Trata-se da I edição do projecto “Baile de rua – o palco do Carnaval”, que será desenvolvido de 22 a 25 pela Associação Angolana de Dança, com a participação de mais de 10 grupos, que pretendem mostrar as suas indumentárias e proporcionar aos cidadãos dos vários estratos sociais momentos eufóricos

A Associação Angolana de Dança (AAD) promove de 22 a 25 do corrente mês, na Praça de Alimentação da Nova Marginal de Luanda, a I edição do projecto “Baile de rua – o palco do Carnaval”, que visa tornar o Entrudo mais inclusivo e participativo, com apresentações individuais e colectivas, mostra de canções da época e coreografias. Durante os dias em que serão realizados os desfiles da Classe C (infantil), B e A do Carnaval de Luanda, edição 2020, (Sábado, Domingo e Segunda-feira), antes mesmo do acto, vários grupos vão desfilar no referido espaço, a partir das 16 horas, com o objectivo de tornar “a maior festa popular do país” mais inclusiva e participativa.
São mais de 10 conjuntos, en

tre eles, o União Jovens da Cacimba, Operário Kabocomeu, União 54, que pretendem mostrar as suas indumentárias, com o intento de incluir e proporcionar aos cidadãos dos vários estratos sociais momentos eufóricos . Segundo o produtor do evento, Inocêncio de Oliveira, durante os desfiles dos grupos competitivos na Nova Marginal de Luanda, a AAD efectuará uma pausa das exibições, de modo a exaltar aquele momento. Em seguida, continuarão com a festa até às 6 horas, com a participação do público presente. Inocêncio de Oliveira avançou que, além dos grupos pré-seleccionados, a organização está aberta para receber sugestões de cidadãos que pretenderem apresentar coreografias, ou instrumentos que proporcionem ritmos relacionados ao carnaval.

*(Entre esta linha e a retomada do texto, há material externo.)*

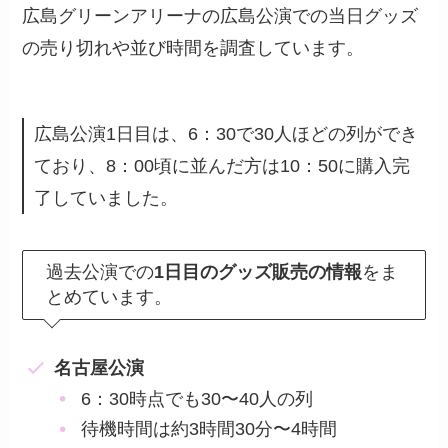
広島グリーンアリーナの広島公演での当日グッズ
の売り切れや並び時間を調査しています。
広島公演1日目は、6：30で30人ほどの列ができ
ており、8：00頃に並んだ方は10：50に購入完
了していました。
過去公演での
1日目のグッズ販売の情報
をま
とめています。
名古屋公演
6：30時点でも30〜40人の列
待機時間は約3時間30分〜4時間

“Queremos tornar o Carnaval mais inclusivo, principalmente, para aqueles que não conseguem comprar ingressos para assistir o desfile central. A percussão é também uma das grandes apostas à actividade. Desde que o cidadão apresente uma coreografia, saiba tocar um instrumento, poderá fazer a sua apresentação”, explicou. Na Terça-feira, 25, apesar da ausência dos grupos competitivos na Nova Marginal, a AAD manter-seá no espaço e dará continuidade às actividades, com várias amostras de coreografias e de músicas carnavalescas.

Orçamento

O evento conta com a parceria da Direcção Provincial da Cultura, Turismo, Juventude e Desporto de Luanda e outras empresas privadas. O orçamento ronda os 5 milhões de Kwanzas, que será revertido ao aluguer de palco, equipamentos de sons, luz e leds, apoio logístico (transporte e alimentação), protocolo , segurança, elenco artístico e outros serviços. Expectante, Inocêncio convida o público a fazer-se presente nos referidos dias, para assim beneficiarem das exibições. “ Já conversamos com algumas instituições, como a Sociedade de Distribuição de Bebidas de Angola (Sodiba), que através da marca Luandina deu o seu contributo. Já negociamos também com outras empresas, que vão fornecer os aparatos, como música e luz, para que a festa aconeça com êxitos”, exaltou.

A associação A Associação Angolana de Dança é uma organização sem fins lucrativos, que surge na sequência dos trabalhos realizados pelo Movimento de Revitalização da Dança em Angola desde 2016. A sua primeira realização foi em Janeiro de 2017, no Palácio de Ferro, no âmbito das “Festividades da cidade capital e da III Trienal de Luanda, cujo título do espectáculo foi “Ninguém pára o vento”.